▶ _WORK INSTRUCTION_
What is needed is an exact copy of the records below, minus any pictures.

▶ _DATA_
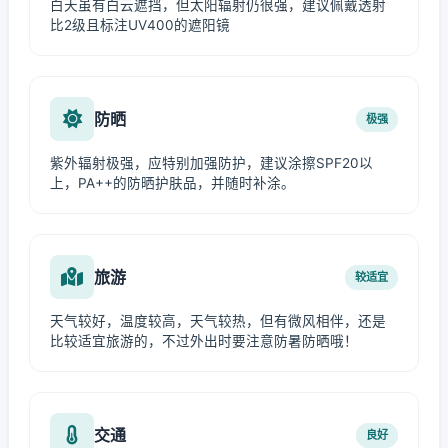
白天虽有白云遮挡，但太阳辐射仍很强，建议佩戴透射
比2级且标注UV400的遮阳镜
防晒
极强
紫外辐射极强，应特别加强防护，建议涂擦SPF20以
上，PA++的防晒护肤品，并随时补涂。
旅游
较适宜
天气较好，温度较高，天气较热，但有微风相伴，还是
比较适宜旅游的，不过外出时要注意防暑防晒哦！
交通
良好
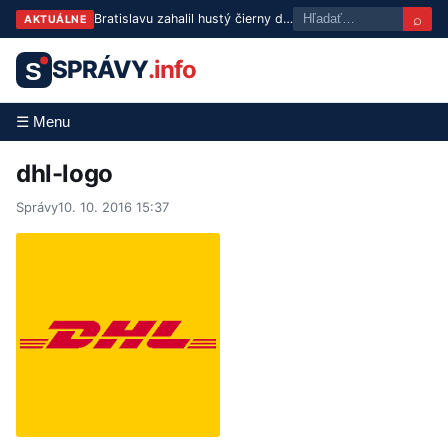
⌕
Bratislavu zahalil hustý čierny dym, hasiči bojujú s požiarom
AKTUÁLNE
SPRÁVY
.info
S
☰ Menu
dhl-logo
Správy
10. 10. 2016 15:37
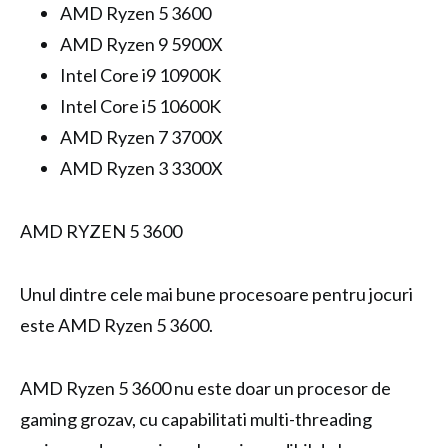
AMD Ryzen 5 3600
AMD Ryzen 9 5900X
Intel Core i9 10900K
Intel Core i5 10600K
AMD Ryzen 7 3700X
AMD Ryzen 3 3300X
AMD RYZEN 5 3600
Unul dintre cele mai bune procesoare pentru jocuri
este AMD Ryzen 5 3600.
AMD Ryzen 5 3600 nu este doar un procesor de
gaming grozav, cu capabilitati multi-threading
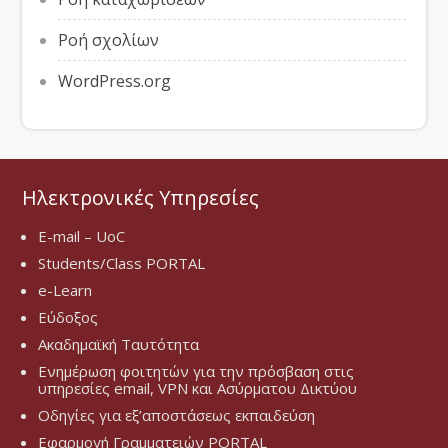
Ροή σχολίων
WordPress.org
Ηλεκτρονικές Υπηρεσίες
E-mail – UoC
Students/Class PORTAL
e-Learn
Εύδοξος
Ακαδημαϊκή Ταυτότητα
Ενημέρωση φοιτητών για την πρόσβαση στις
υπηρεσίες email, VPN και Ασύρματου Δικτύου
Οδηγίες για εξ’αποστάσεως εκπαιδεύση
Εφαρμογή Γραμματειών PORTAL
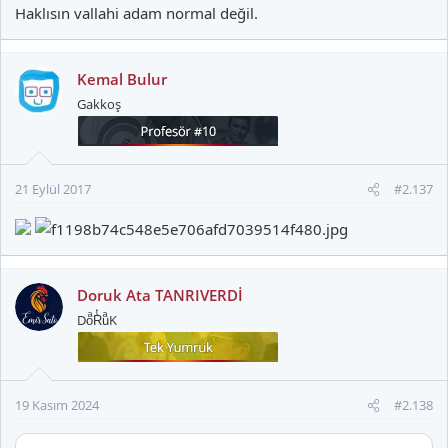
Haklısın vallahi adam normal değil.
Kemal Bulur
Gakkoş
21 Eylül 2017
#2.137
Doruk Ata TANRIVERDİ
DoͣRͭuͣK
19 Kasım 2024
#2.138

▶ _YOUR SOLUTION_
白天虽有白云遮挡，但太阳辐射仍很强，建议佩戴透射
比2级且标注UV400的遮阳镜
防晒
极强
紫外辐射极强，应特别加强防护，建议涂擦SPF20以
上，PA++的防晒护肤品，并随时补涂。
旅游
较适宜
天气较好，温度较高，天气较热，但有微风相伴，还是
比较适宜旅游的，不过外出时要注意防暑防晒哦！
交通
良好
⌕
Bratislavu zahalil hustý čierny dym, hasiči bojujú s požiarom
AKTUÁLNE
SPRÁVY
.info
S
☰ Menu
dhl-logo
Správy
10. 10. 2016 15:37
AMD Ryzen 5 3600
AMD Ryzen 9 5900X
Intel Core i9 10900K
Intel Core i5 10600K
AMD Ryzen 7 3700X
AMD Ryzen 3 3300X
AMD RYZEN 5 3600
Unul dintre cele mai bune procesoare pentru jocuri
este AMD Ryzen 5 3600.
AMD Ryzen 5 3600 nu este doar un procesor de
gaming grozav, cu capabilitati multi-threading
Ροή σχολίων
WordPress.org
Ηλεκτρονικές Υπηρεσίες
E-mail – UoC
Students/Class PORTAL
e-Learn
Εύδοξος
Ακαδημαϊκή Ταυτότητα
Ενημέρωση φοιτητών για την πρόσβαση στις
υπηρεσίες email, VPN και Ασύρματου Δικτύου
Οδηγίες για εξ’αποστάσεως εκπαιδεύση
Εφαρμογή Γραμματειών PORTAL
Haklısın vallahi adam normal değil.
Kemal Bulur
Gakkoş
21 Eylül 2017
#2.137
Doruk Ata TANRIVERDİ
DoͣRͭuͣK
19 Kasım 2024
#2.138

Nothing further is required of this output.